Just 5 Cooking Challenge finalist Colleen D. of Kansas City, MO captures the flavors of fall in this protein-rich grilled chicken recipe.


  1. Heat oven to 350°F. Line a rimmed baking sheet with parchment or foil. Melt 2 tablespoons butter; toss with squash and 3 tablespoons sage. Place on baking sheet in single layer; bake 15 minutes.

  2. Stir apple chunks into squash; bake 25 minutes longer or until mixture is tender.

  3. Meanwhile, heat grill to medium-high heat. Melt remaining 1 tablespoon butter in medium saucepan. Add quinoa and remaining sage; cook and stir 2 minutes. Stir in 1-1/2 cups water. Cover; simmer about 15 minutes or until quinoa is tender.

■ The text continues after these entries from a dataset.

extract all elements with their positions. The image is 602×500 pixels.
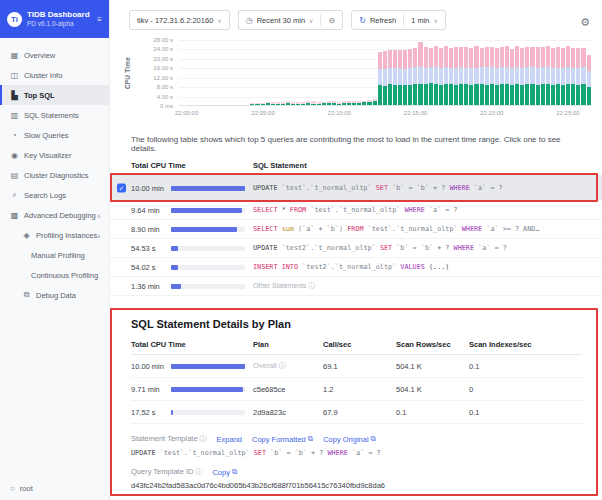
settings-gear-icon[interactable]: ⚙: [580, 16, 590, 29]
chart-bar: [495, 40, 499, 105]
table-row[interactable]: ✓10.00 minUPDATE `test`.`t_normal_oltp` …: [111, 176, 602, 201]
table-row[interactable]: 54.53 sUPDATE `test2`.`t_normal_oltp` SE…: [111, 239, 602, 258]
sidebar-item-cluster-diagnostics[interactable]: ▤Cluster Diagnostics: [0, 165, 109, 185]
instance-select[interactable]: tikv - 172.31.6.2:20160 ∨: [129, 10, 230, 30]
cpu-time-value: 9.71 min: [131, 385, 165, 394]
expand-link[interactable]: Expand: [217, 435, 242, 444]
col-call-sec[interactable]: Call/sec: [323, 340, 396, 349]
bar-segment-blue: [469, 68, 473, 85]
chart-bar: [378, 40, 382, 105]
table-row[interactable]: 9.71 minc5e685ce1.2504.1 K0: [131, 378, 582, 401]
sql-token: UPDATE: [253, 244, 278, 252]
cluster-diagnostics-icon: ▤: [10, 171, 19, 180]
chart-bar: [561, 40, 565, 105]
col-plan[interactable]: Plan: [253, 340, 323, 349]
bar-segment-green: [373, 101, 377, 105]
sidebar-item-advanced-debugging[interactable]: ▩Advanced Debugging∧: [0, 205, 109, 225]
chart-bar: [311, 40, 315, 105]
y-tick-label: 16.00 s: [131, 65, 173, 71]
bar-segment-pink: [530, 47, 534, 67]
copy-formatted-link[interactable]: Copy Formatted⧉: [252, 434, 313, 444]
col-sql-statement[interactable]: SQL Statement: [253, 161, 602, 170]
refresh-control[interactable]: ↻ Refresh 1 min ∨: [351, 10, 446, 30]
chevron-down-icon: ∨: [217, 17, 221, 24]
chart-bar: [408, 40, 412, 105]
table-row[interactable]: 1.36 minOther Statements ⓘ: [111, 277, 602, 296]
chart-bar: [505, 40, 509, 105]
col-scan-indexes-sec[interactable]: Scan Indexes/sec: [469, 340, 582, 349]
chevron-down-icon: ∨: [309, 17, 313, 24]
chart-bar: [439, 40, 443, 105]
chart-bar: [347, 40, 351, 105]
chart-bar: [469, 40, 473, 105]
sidebar-item-overview[interactable]: ▦Overview: [0, 45, 109, 65]
col-total-cpu-time[interactable]: Total CPU Time: [131, 161, 253, 170]
bar-segment-blue: [515, 67, 519, 84]
sql-token: WHERE: [462, 225, 482, 233]
col-scan-rows-sec[interactable]: Scan Rows/sec: [396, 340, 469, 349]
sidebar-collapse-icon[interactable]: ≡: [97, 15, 102, 24]
bar-segment-pink: [576, 48, 580, 68]
sql-token: `a` = ?: [348, 449, 381, 457]
table-row[interactable]: 8.90 minSELECT sum (`a` + `b`) FROM `tes…: [111, 220, 602, 239]
cpu-time-bar-track: [171, 387, 245, 392]
time-range-select[interactable]: ◷ Recent 30 min ∨ ⊖: [238, 10, 343, 30]
info-icon[interactable]: ⓘ: [200, 435, 207, 442]
sidebar-item-slow-queries[interactable]: ◔Slow Queries: [0, 125, 109, 145]
chart-bar: [500, 40, 504, 105]
sidebar-item-cluster-info[interactable]: ◫Cluster Info: [0, 65, 109, 85]
sidebar-item-continuous-profiling[interactable]: Continuous Profiling: [0, 265, 109, 285]
cpu-time-cell: 9.64 min: [131, 206, 253, 215]
bar-segment-pink: [566, 46, 570, 67]
chart-bar: [322, 40, 326, 105]
scan-rows-cell: 504.1 K: [396, 362, 469, 371]
bar-segment-pink: [398, 50, 402, 68]
bar-segment-green: [551, 85, 555, 105]
bar-segment-pink: [515, 46, 519, 67]
user-menu[interactable]: ○ root: [10, 484, 33, 493]
summary-table-header: Total CPU Time SQL Statement: [111, 153, 602, 176]
chart-bar: [429, 40, 433, 105]
sidebar-item-key-visualizer[interactable]: ◉Key Visualizer: [0, 145, 109, 165]
copy-link[interactable]: Copy⧉: [212, 467, 237, 477]
bar-segment-blue: [474, 68, 478, 85]
bar-segment-blue: [383, 69, 387, 86]
info-icon[interactable]: ⓘ: [279, 362, 286, 369]
chart-bar: [245, 40, 249, 105]
bar-segment-green: [515, 84, 519, 105]
bar-segment-green: [480, 84, 484, 105]
sql-token: `test`.`t_normal_oltp`: [364, 225, 462, 233]
sql-token: `a` >= ? AND…: [482, 225, 539, 233]
sidebar-item-debug-data[interactable]: ⧉Debug Data: [0, 285, 109, 305]
sidebar-item-profiling-instances[interactable]: ◈Profiling Instances∧: [0, 225, 109, 245]
sidebar-item-manual-profiling[interactable]: Manual Profiling: [0, 245, 109, 265]
bar-segment-pink: [434, 46, 438, 67]
bar-segment-green: [449, 84, 453, 105]
table-row[interactable]: 17.52 s2d9a823c67.90.10.1: [131, 401, 582, 424]
col-total-cpu-time[interactable]: Total CPU Time: [131, 340, 253, 349]
sidebar-item-top-sql[interactable]: ▙Top SQL: [0, 85, 109, 105]
chart-bar: [261, 40, 265, 105]
details-title: SQL Statement Details by Plan: [131, 318, 582, 330]
sidebar-item-search-logs[interactable]: ⌕Search Logs: [0, 185, 109, 205]
chart-bar: [581, 40, 585, 105]
zoom-out-icon[interactable]: ⊖: [328, 16, 335, 25]
chart-bar: [403, 40, 407, 105]
sidebar-item-sql-statements[interactable]: ▥SQL Statements: [0, 105, 109, 125]
chart-bar: [490, 40, 494, 105]
row-checkbox[interactable]: ✓: [117, 184, 126, 193]
y-tick-label: 8.00 s: [131, 84, 173, 90]
table-row[interactable]: 9.64 minSELECT * FROM `test`.`t_normal_o…: [111, 201, 602, 220]
sql-statements-icon: ▥: [10, 111, 19, 120]
cpu-time-value: 8.90 min: [131, 225, 165, 234]
info-icon[interactable]: ⓘ: [195, 468, 202, 475]
table-row[interactable]: 10.00 minOverallⓘ69.1504.1 K0.1: [131, 355, 582, 378]
bar-segment-blue: [454, 68, 458, 85]
bar-segment-green: [439, 85, 443, 105]
chart-bar: [199, 40, 203, 105]
chart-bar: [373, 40, 377, 105]
copy-original-link[interactable]: Copy Original⧉: [323, 434, 376, 444]
table-row[interactable]: 54.02 sINSERT INTO `test2`.`t_normal_olt…: [111, 258, 602, 277]
chart-bar: [520, 40, 524, 105]
bar-segment-green: [255, 104, 259, 105]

  4. Rub chicken with oil and season with salt and pepper. Grill about 10 minutes, turning once, or until no longer pink in center. Cook to internal temp of 165°F. Cook to internal temp of 165°F.

  5. Serve chicken over quinoa, with baked squash and apples alongside.


Boneless skinless chicken thighs or a cut-up whole chicken may be substituted for boneless skinless chicken breasts.

Nutritional values may change if you choose to substitute another chicken product. If substituting frozen chicken for this recipe, thaw before cooking. If substituting fresh whole boneless skinless chicken breasts, cut the whole breast in half before preparing.


Sage is a hearty herb that dries well and maintains its distinctive flavor. It’s the main ingredient in dry poultry herb blends because it pairs so well with chicken, turkey, and game birds. In a pinch you can substitute crumbled dried sage for the fresh leaves in this recipe, using about one-third the amount of fresh sage.